Beit Hamachpela
Beit HamachpelaIsrael news photo: Flash 90

Israel has had to push back the Jewish resettlement of a home in the biblical city of Hevron for legal reasons, Housing Minister Uri Ariel said on Wednesday.

Prime Minister Binyamin Netanyahu on Monday announced that Israelis could move back into the house, in response to the killing of an Israeli soldier in Hevron by a Palestinian Authority (PA) gunman.

But Ariel admitted to Voice of Israel public radio that Netanyahu's calls held no "official" authority, and that Jews could not resettle the house until its legal status was resolved.

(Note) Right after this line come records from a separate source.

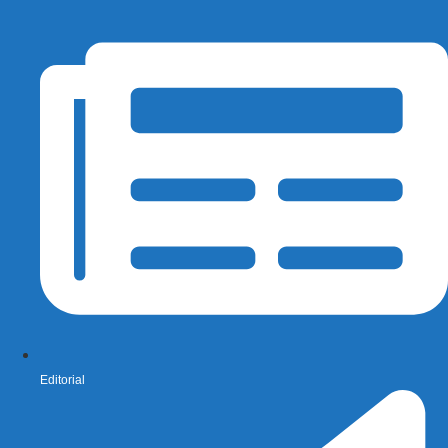
Editorial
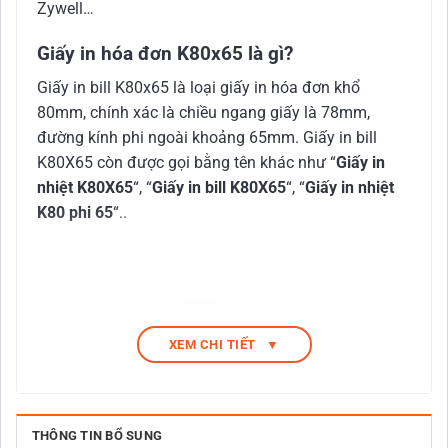
Zywell…
Giấy in hóa đơn K80x65 là gì?
Giấy in bill K80x65 là loại giấy in hóa đơn khổ
80mm, chính xác là chiều ngang giấy là 78mm,
đường kính phi ngoài khoảng 65mm. Giấy in bill
K80X65 còn được gọi bằng tên khác như “
Giấy in
nhiệt K80X65
“, “
Giấy in bill K80X65
“, “
Giấy in nhiệt
K80 phi 65
“..
XEM CHI TIẾT
▼
THÔNG TIN BỔ SUNG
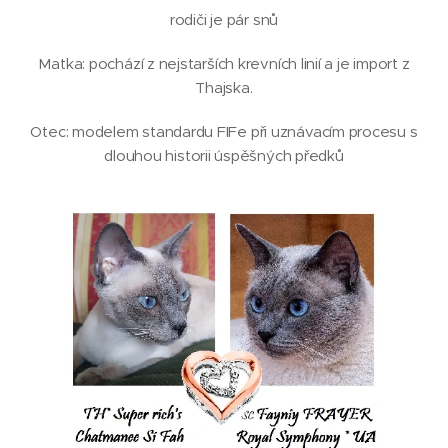
rodiči je pár snů
Matka: pochází z nejstarších krevních linií a je import z
Thajska.
Otec: modelem standardu FIFe při uznávacím procesu s
dlouhou historii úspěšných předků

Fourteen Arabs in Hevron had appealed, after Netanyahu's comments, to the Supreme Court, saying the house belonged to them.

Ariel accused the justice ministry of "systematic sabotage" to prevent the resettlement.

“But sooner or later, the house will be settled and I hope the prime minister and Defense Minster (Moshe Yaalon) will be more firm in future," he said.

The government last year removed 15 Jewish residents from the Machpela House, a Hevron structure near the Cave of the Patriarchs.

Jewish visitors from last Thursday have flocked in their thousands to the cave during the week-long holiday of Sukkot.

After the sniper shooting of Israeli soldier Gavriel (Gal) Kobi near the cave on Sunday, Netanyahu responded defiantly and ordered the resettlement of the house.

“Whoever tries to uproot us from the city of our patriarchs will achieve the opposite," he said in a statement.

On Monday evening, Orit Struck, an MK for the Bayit Yehudi party which is part of the ruling coalition, joined a group of Jews in moving into the building, public radio reported.

The settlers, who bought the Hevron building from its Arab owners, inhabited the structure briefly before being removed in April 2012, with the defense ministry saying they did not have the necessary permits to finalise the purchase.

A military court recently ruled the purchase legal, however, and said all that was needed to finalize the deal was the approval of Yaalon.

But an official involved in the process told AFP the purchase was still facing "legal bureaucracy" issues.

The city of Hevron is one of Judaism's holiest sites and an early Jewish capital, having been chosen by King David as his seat of power before moving it to Jerusalem. It has had a Jewish population contiguously since Biblical times, but in 1929, a particularly horrific massacre perpetrated by local Arabs drove out the Jews. The Jews returned in 1967 and currently inhabit several enclaves within the city.

The Cave of Patriarchs, where the graves of six of the seven Biblical Patriarchs and Matriarchs are located, is also located in Hevron, on a plot of land bought by the first Patriarch, Abraham, or Avraham Avinu. Machpela House is situated near the cave.